Breakfast
Grains
You’ve probably heard that breakfast is the most
important meal of the day. But surveys indicate one-out-of-four American adults
usually skip breakfast. Other research indicates children who eat breakfast have
longer attention spans.
A healthy breakfast should include complex
carbohydrate (fiber), like whole grain breads and cereals, along with fruit (or
juice) and a lowfat or skim dairy product.
Here are some guidelines for
choosing a variety of healthy breads, cereals, and crackers for breakfast or a
snack.
Contrary to popular opinion, a slice of bread is not fattening! It
provides only 60-90 cals.
Enriched breads contain complex carbohydrate,
protein, B-vitamins, and some minerals like iron and calcium. Whole grain
varieties also provide fiber.
Include a variety of breads in your menus.

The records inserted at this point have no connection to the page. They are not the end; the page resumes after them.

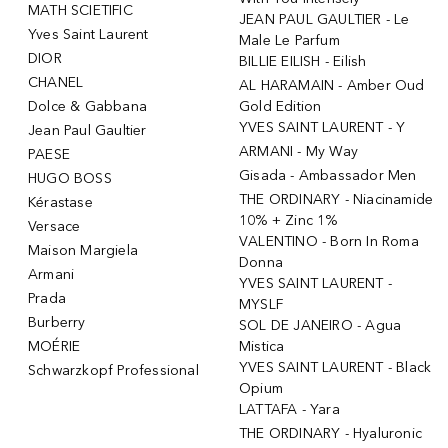
MATH SCIETIFIC
JEAN PAUL GAULTIER - Le
Yves Saint Laurent
Male Le Parfum
DIOR
BILLIE EILISH - Eilish
CHANEL
AL HARAMAIN - Amber Oud
Dolce & Gabbana
Gold Edition
YVES SAINT LAURENT - Y
Jean Paul Gaultier
ARMANI - My Way
PAESE
Gisada - Ambassador Men
HUGO BOSS
THE ORDINARY - Niacinamide
Kérastase
10% + Zinc 1%
Versace
VALENTINO - Born In Roma
Maison Margiela
Donna
Armani
YVES SAINT LAURENT -
Prada
MYSLF
Burberry
SOL DE JANEIRO - Agua
MOÉRIE
Mistica
YVES SAINT LAURENT - Black
Schwarzkopf Professional
Opium
LATTAFA - Yara
THE ORDINARY - Hyaluronic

Compare breads by reading the ingredient list on the label. Ingredients
are listed in descending order by weight.
If bread claims "whole grain
goodness" and the first ingredient is enriched white flour, the bread is no
better than white bread. Most breads are made from wheat flour, but not
whole-wheat flour. The grain has been refined and the bran has been removed.
While manufactures replace some of the lost vitamins and minerals (called
"enriched" bread), fiber and trace minerals may not be added.